=== Saved entries ===
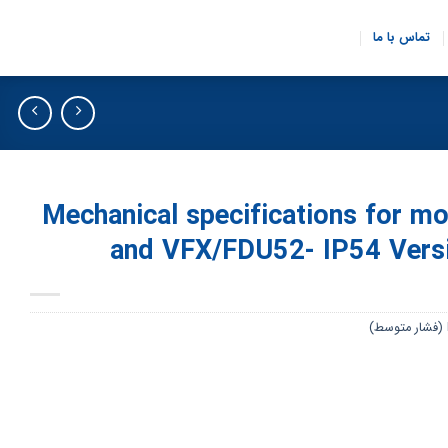
تماس با ما
Mechanical specifications for 
and VFX/FDU52- IP54 Vers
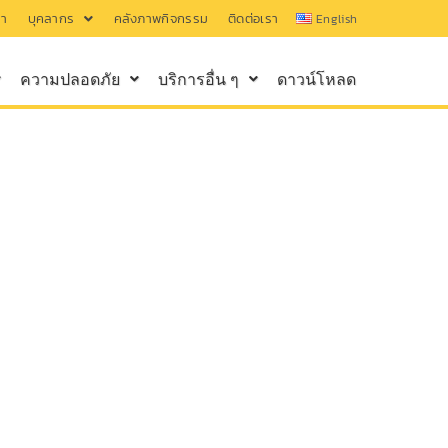
รา
บุคลากร
คลังภาพกิจกรรม
ติดต่อเรา
English
ความปลอดภัย
บริการอื่น ๆ
ดาวน์โหลด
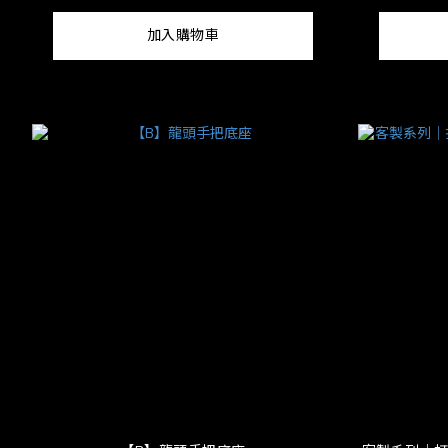
加入購物車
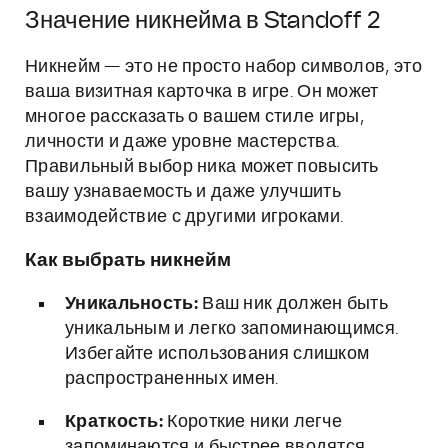
Значение никнейма в Standoff 2
Никнейм — это не просто набор символов, это
ваша визитная карточка в игре. Он может
многое рассказать о вашем стиле игры,
личности и даже уровне мастерства.
Правильный выбор ника может повысить
вашу узнаваемость и даже улучшить
взаимодействие с другими игроками.
Как выбрать никнейм
Уникальность:
Ваш ник должен быть
уникальным и легко запоминающимся.
Избегайте использования слишком
распространенных имен.
Краткость:
Короткие ники легче
запоминаются и быстрее вводятся.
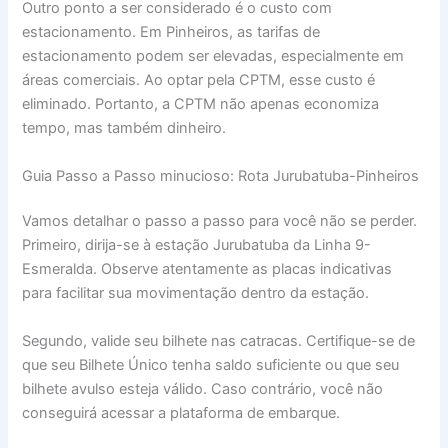
Outro ponto a ser considerado é o custo com
estacionamento. Em Pinheiros, as tarifas de
estacionamento podem ser elevadas, especialmente em
áreas comerciais. Ao optar pela CPTM, esse custo é
eliminado. Portanto, a CPTM não apenas economiza
tempo, mas também dinheiro.
Guia Passo a Passo minucioso: Rota Jurubatuba-Pinheiros
Vamos detalhar o passo a passo para você não se perder.
Primeiro, dirija-se à estação Jurubatuba da Linha 9-
Esmeralda. Observe atentamente as placas indicativas
para facilitar sua movimentação dentro da estação.
Segundo, valide seu bilhete nas catracas. Certifique-se de
que seu Bilhete Único tenha saldo suficiente ou que seu
bilhete avulso esteja válido. Caso contrário, você não
conseguirá acessar a plataforma de embarque.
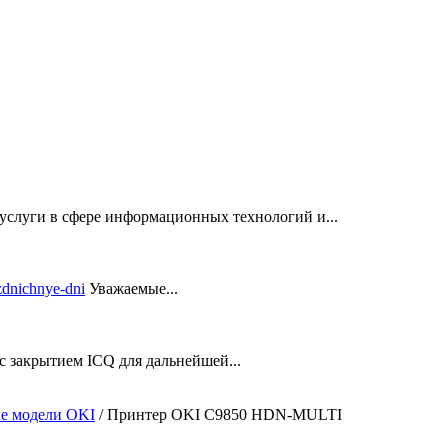
услуги в сфере информационных технологий и...
Уважаемые...
закрытием ICQ для дальнейшей...
е модели OKI
/
Принтер OKI C9850 HDN-MULTI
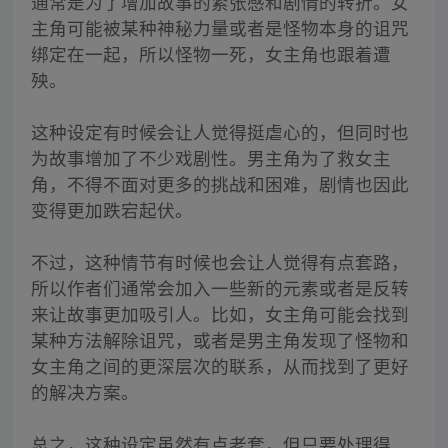
通常是为了增加故事的紧张感和剧情的转折。女
主角可能被某种神秘力量或者是怪物本身的诅咒
绑定在一起，所以怪物一死，女主角也跟着遭
殃。
这种设定有时候会让人觉得挺虐心的，但同时也
为故事增加了不少戏剧性。男主角为了救女主
角，不得不面对更多的挑战和困难，剧情也因此
变得更加跌宕起伏。
不过，这种情节有时候也会让人觉得有点套路，
所以作者们通常会加入一些新的元素或者是反转
来让故事更加吸引人。比如，女主角可能会找到
某种方法解除诅咒，或者是男主角发现了怪物和
女主角之间的更深层次的联系，从而找到了更好
的解决方案。
总之，这种设定虽然有点老套，但只要处理得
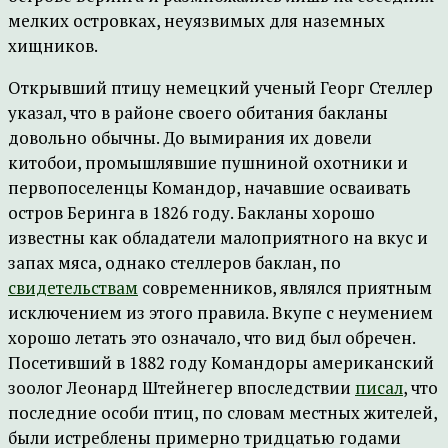
мелких островках, неуязвимых для наземных
хищников.
Открывший птицу немецкий ученый Георг Стеллер
указал, что в районе своего обитания бакланы
довольно обычны. До вымирания их довели
китобои, промышлявшие пушниной охотники и
первопоселенцы Командор, начавшие осваивать
остров Беринга в 1826 году. Бакланы хорошо
известны как обладатели малоприятного на вкус и
запах мяса, однако стеллеров баклан, по
свидетельствам
современников, являлся приятным
исключением из этого правила. Вкупе с неумением
хорошо летать это означало, что вид был обречен.
Посетивший в 1882 году Командоры американский
зоолог Леонард Штейнегер впоследствии
писал
, что
последние особи птиц, по словам местных жителей,
были истреблены примерно тридцатью годами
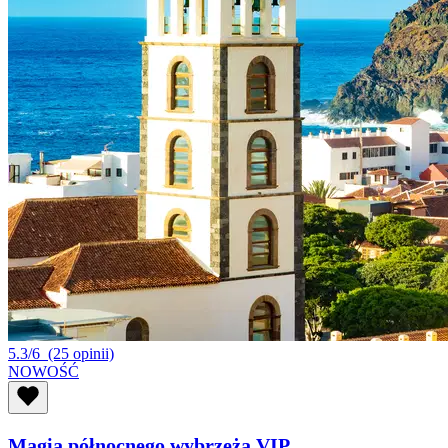
5.3/6
(25 opinii)
NOWOŚĆ
Magia północnego wybrzeża VIP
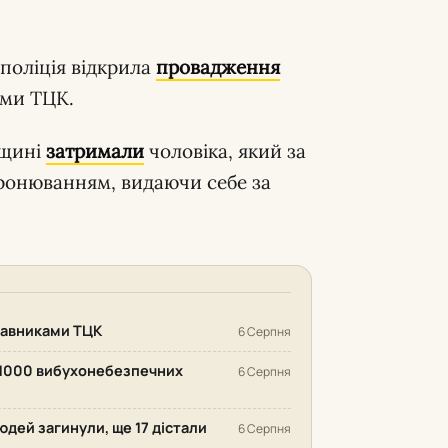
 поліція відкрила
провадження
ами ТЦК.
вщині
затримали
чоловіка, який за
бронюванням, видаючи себе за
ставниками ТЦК
6 Серпня
 1000 вибухонебезпечних
6 Серпня
людей загинули, ще 17 дістали
6 Серпня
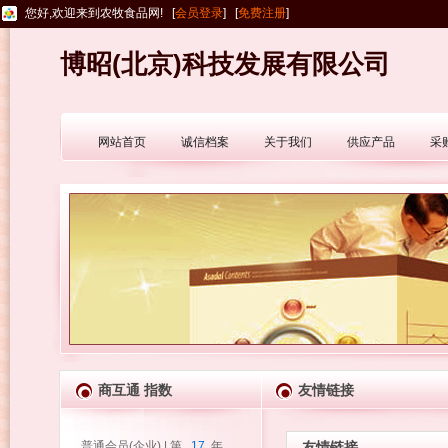
您好,欢迎来到农牧食品网! [
会员登录
] [
免费注册
]
博昭(北京)科技发展有限公司
网站首页
诚信档案
关于我们
供应产品
采
商互通 指数
友情链接
普通会员(企业) | 第
17
年
友情链接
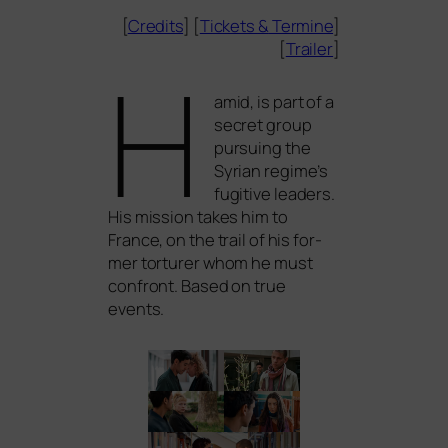
[
Credits
] [
Tickets
&
Termine
]
[
Trailer
]
H
amid, is part of a
secret group
pur­suing the
Syrian regime’s
fugi­ti­ve lea­ders.
His mis­si­on takes him to
France, on the trail of his for­
mer tor­tu­rer whom he must
con­front. Based on true
events.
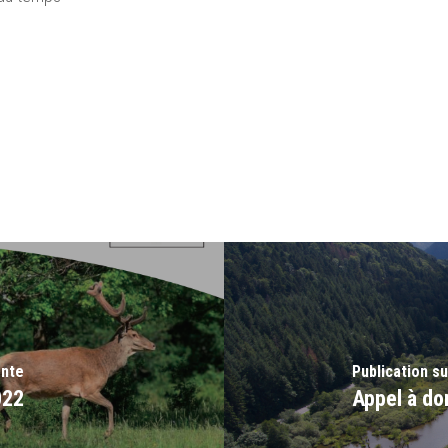
ente
Publication s
022
Appel à do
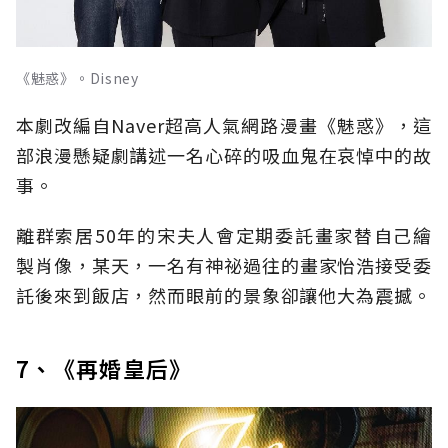
《魅惑》。Disney
本劇改編自Naver超高人氣網路漫畫《魅惑》，這
部浪漫懸疑劇講述一名心碎的吸血鬼在哀悼中的故
事。
離群索居50年的宋夫人會定期委託畫家替自己繪
製肖像，某天，一名有神祕過往的畫家怡浩接受委
託後來到飯店，然而眼前的景象卻讓他大為震撼。
7、《再婚皇后》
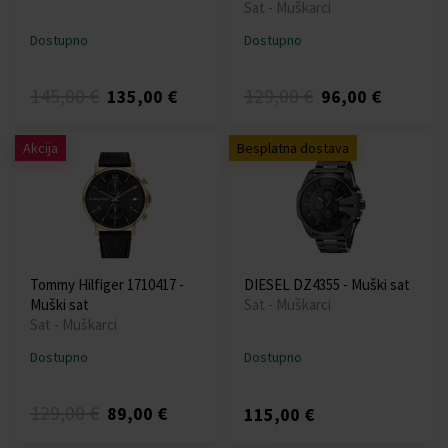
Sat - Muškarci
Dostupno
Dostupno
145,00 €
129,00 €
135,00 €
96,00 €
Akcija
Besplatna dostava
Tommy Hilfiger 1710417 -
DIESEL DZ4355 - Muški sat
Muški sat
Sat - Muškarci
Sat - Muškarci
Dostupno
Dostupno
129,00 €
89,00 €
115,00 €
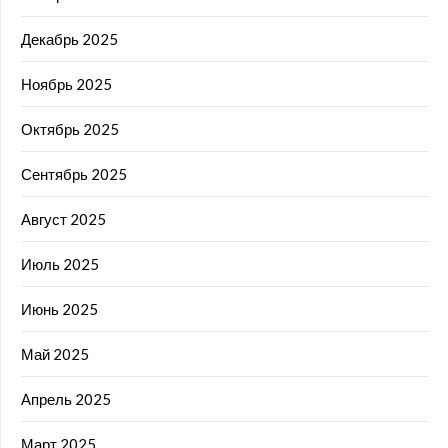
Декабрь 2025
Ноябрь 2025
Октябрь 2025
Сентябрь 2025
Август 2025
Июль 2025
Июнь 2025
Май 2025
Апрель 2025
Март 2025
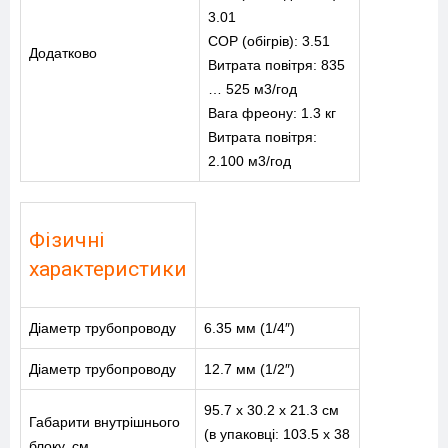
3.01
COP (обігрів): 3.51
Додатково
Витрата повітря: 835
… 525 м3/год
Вага фреону: 1.3 кг
Витрата повітря:
2.100 м3/год
Фізичні
характеристики
Діаметр трубопроводу
6.35 мм (1/4″)
Діаметр трубопроводу
12.7 мм (1/2″)
95.7 x 30.2 x 21.3 см
Габарити внутрішнього
(в упаковці: 103.5 x 38
блоку, см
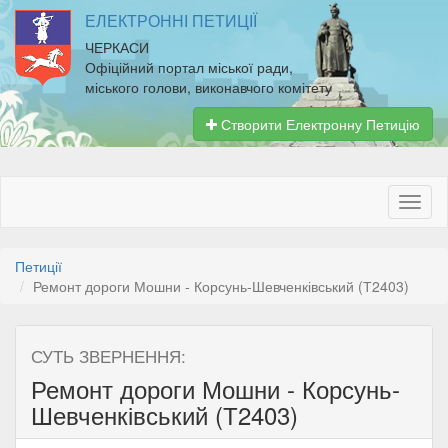
ЕЛЕКТРОННІ ПЕТИЦІЇ
ЧЕРКАСИ
Офіційний портал міської ради,
міського голови, виконавчого комітету
Створити Електронну Петицію
Петиції
Ремонт дороги Мошни - Корсунь-Шевченківський (Т2403)
СУТЬ ЗВЕРНЕННЯ:
Ремонт дороги Мошни - Корсунь-
Шевченківський (Т2403)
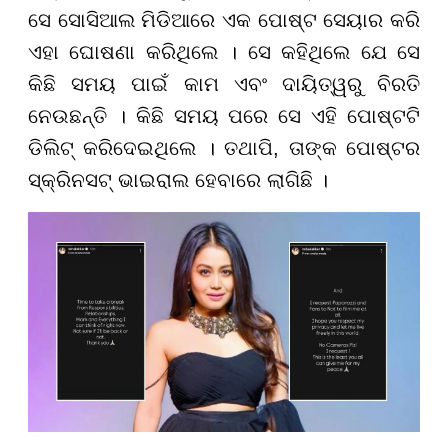
ସେ ସୋସିଆଲ ମିଡିଆରେ ଏକ ପୋଷ୍ଟ ସେୟାର କରି
ଏହା ଘୋଷଣା କରିଥିଲେ । ସେ କହିଥିଲେ ଯେ ସେ
କିଛି ସମୟ ପାଇଁ କାମ ଏବଂ ଦାୟିତ୍ୱରୁ ବିରତି
ନେଉଛନ୍ତି । କିଛି ସମୟ ପରେ ସେ ଏହି ପୋଷ୍ଟଟି
ଡିଲିଟ୍ କରିଦେଇଥିଲେ । ତଥାପି, ତାଙ୍କ ପୋଷ୍ଟର
ସ୍କ୍ରିନସଟ୍ ଭାଇରାଲ ହେବାରେ ଲାଗିଛି ।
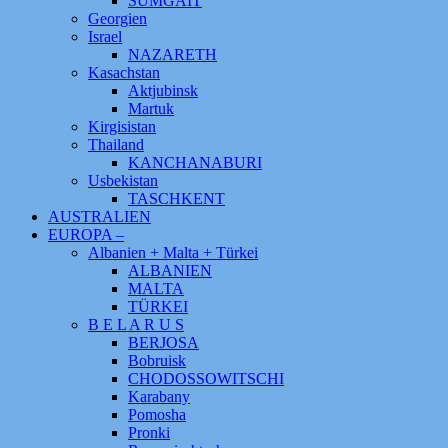
SUMGAIT
Georgien
Israel
NAZARETH
Kasachstan
Aktjubinsk
Martuk
Kirgisistan
Thailand
KANCHANABURI
Usbekistan
TASCHKENT
AUSTRALIEN
EUROPA –
Albanien + Malta + Türkei
ALBANIEN
MALTA
TÜRKEI
B E L A R U S
BERJOSA
Bobruisk
CHODOSSOWITSCHI
Karabany
Pomosha
Pronki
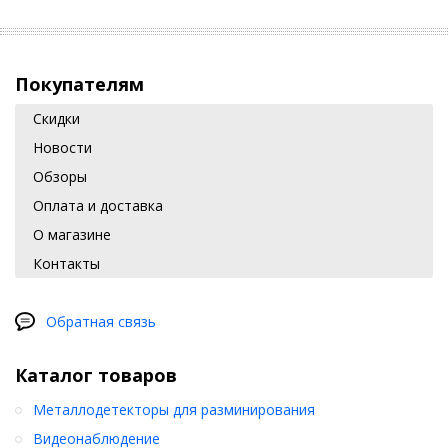
Покупателям
Скидки
Новости
Обзоры
Оплата и доставка
О магазине
Контакты
Обратная связь
Каталог товаров
Металлодетекторы для разминирования
Видеонаблюдение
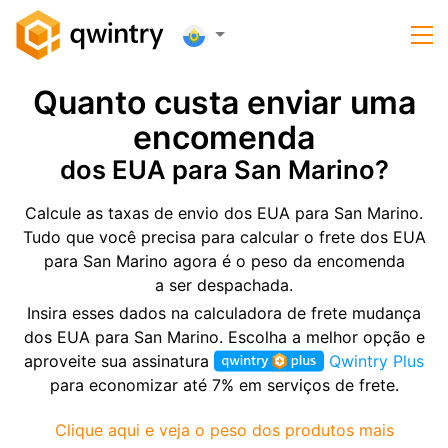
Quanto custa enviar uma
encomenda
dos EUA para San Marino?
Calcule as taxas de envio dos EUA para San Marino.
Tudo que você precisa para calcular o frete dos EUA
para San Marino agora é o peso da encomenda
a ser despachada.
Insira esses dados na calculadora de frete mudança
dos EUA para San Marino. Escolha a melhor opção e
aproveite sua assinatura
Qwintry Plus
para economizar até 7% em serviços de frete.
Clique aqui e veja o peso dos produtos mais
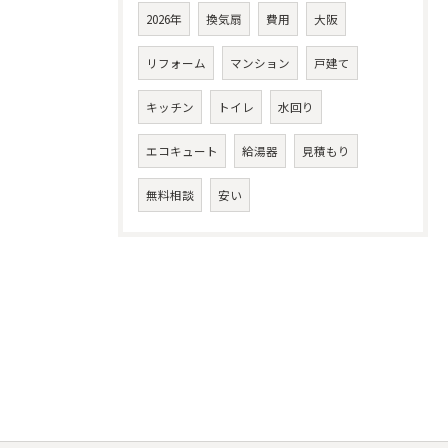
2026年
換気扇
費用
大阪
リフォーム
マンション
戸建て
キッチン
トイレ
水回り
エコキュート
給湯器
見積もり
無料相談
安い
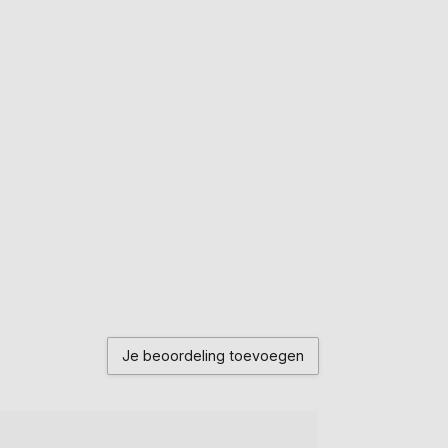
Je beoordeling toevoegen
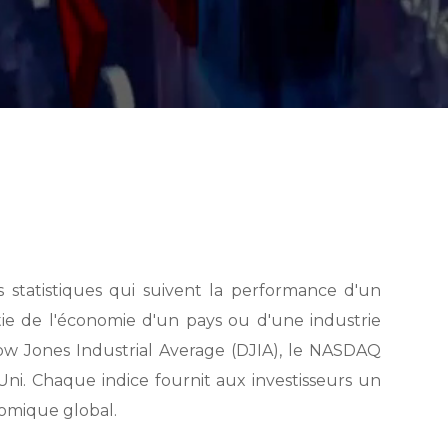
s statistiques qui suivent la performance d'un
tie de l'économie d'un pays ou d'une industrie
Dow Jones Industrial Average (DJIA), le NASDAQ
i. Chaque indice fournit aux investisseurs un
omique global.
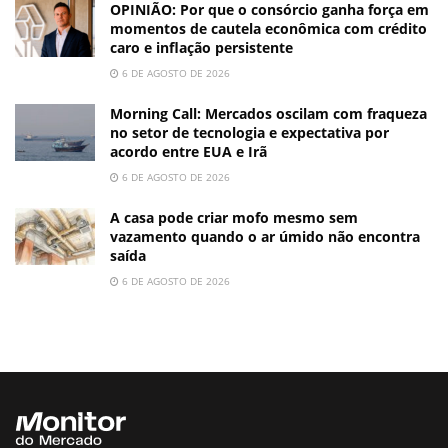
OPINIÃO: Por que o consórcio ganha força em
momentos de cautela econômica com crédito
caro e inflação persistente
6 DE AGOSTO DE 2026
Morning Call: Mercados oscilam com fraqueza
no setor de tecnologia e expectativa por
acordo entre EUA e Irã
6 DE AGOSTO DE 2026
A casa pode criar mofo mesmo sem
vazamento quando o ar úmido não encontra
saída
6 DE AGOSTO DE 2026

=== Aim of the task ===
Check every line of the records above for the string "дороги". Copy those that hold it.

=== Output ===
Ремонт дороги Мошни - Корсунь-Шевченківський (Т2403)
Ремонт дороги Мошни - Корсунь-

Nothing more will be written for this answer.